A recent dip in the copper price could be a good entry point for investment in what analysts say might be one of the best performers in the commodities market.
Copper takes on shine for investors
A recent dip in copper prices could provide a good entry point for investors, as analysts say the metal may be one of the top performers among commodities.
Copper has gained 22 per cent this year but has dipped 6 per cent in the past two weeks. The fundamentals remain strong, said Daniel Brebner, an analyst based in London at Deutsche Bank.
Supply growth has been widely contained and it is estimated there will be a deficit of 300,000 tonnes of the metal next year. Higher demand from growth in the industrial sector, particularly from China, is also expected to help lift prices. "Consensus has been quite positive," Mr Brebner said.
Copper should also benefit from the introduction of exchange-traded funds (ETFs) to the public market, he said.
Last month, JP Morgan officially filed a preliminary prospectus with the US Securities and Exchange Commission for a copper ETF to list on the New York Stock Exchange. According to the filing, JP Morgan will link up with ETF Securities to offer clients exposure to copper. The increased trading could serve to artificially lift the price in the short term.
For the ETF, JP Morgan will hold the metal in physical form and shares of the fund will be priced to correspond to the value of one one-hundredth of a tonne of copper. After JP Morgan's plan was publicly introduced, the BlackRock asset management company said it would design a similar ETF.

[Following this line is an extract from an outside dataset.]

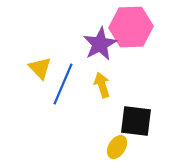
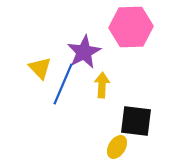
purple star: moved 16 px left, 8 px down
yellow arrow: rotated 20 degrees clockwise
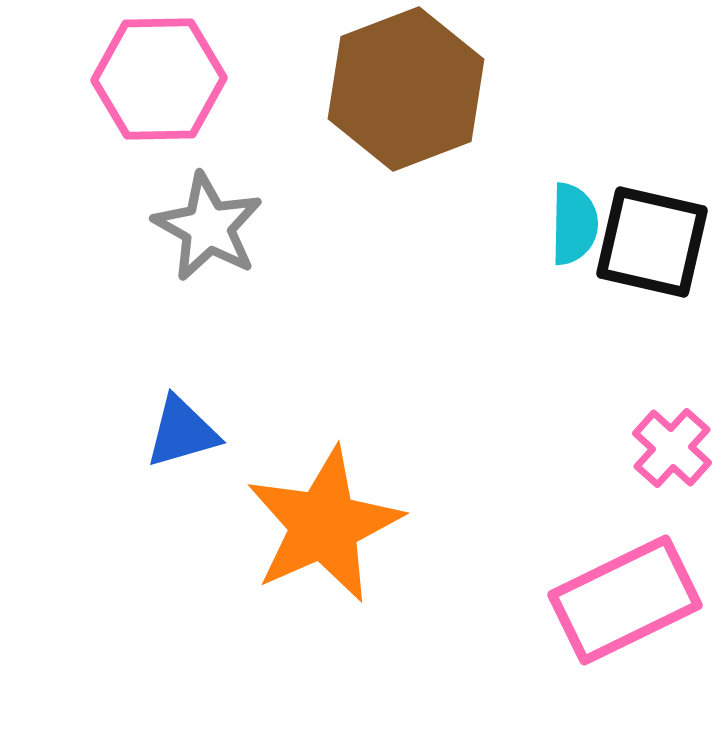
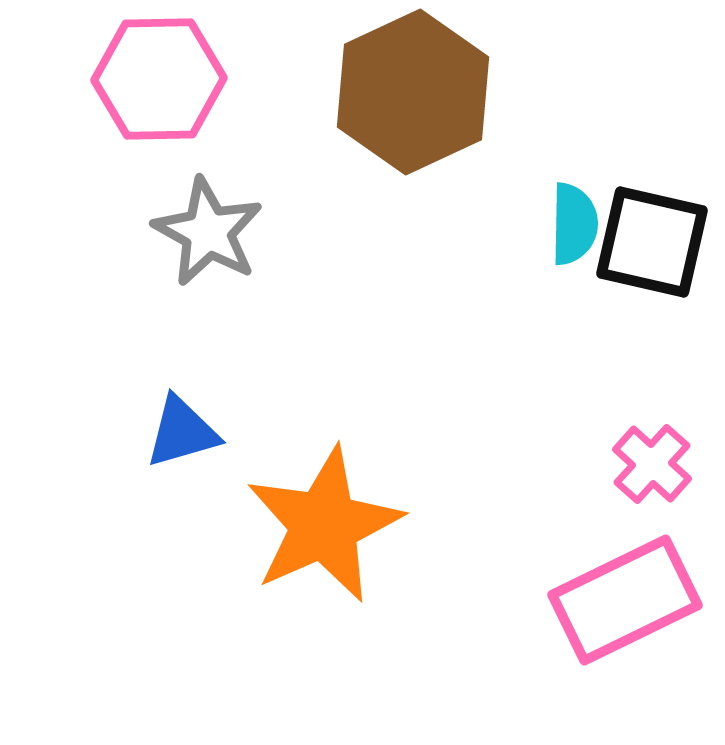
brown hexagon: moved 7 px right, 3 px down; rotated 4 degrees counterclockwise
gray star: moved 5 px down
pink cross: moved 20 px left, 16 px down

Mr Brebner expects the first publicly tradable copper ETF to be introduced next month and the others early next year.
Although commodity prices fell last week as a result of the EU bailout for Ireland and tensions continuing between North and South Korea, Mr Brebner believes lingering turmoil will drive investors to commodities as a less risky alternative to equities.
"There is political risk out there globally and Korea is something investors will be watching and worrying about," he said.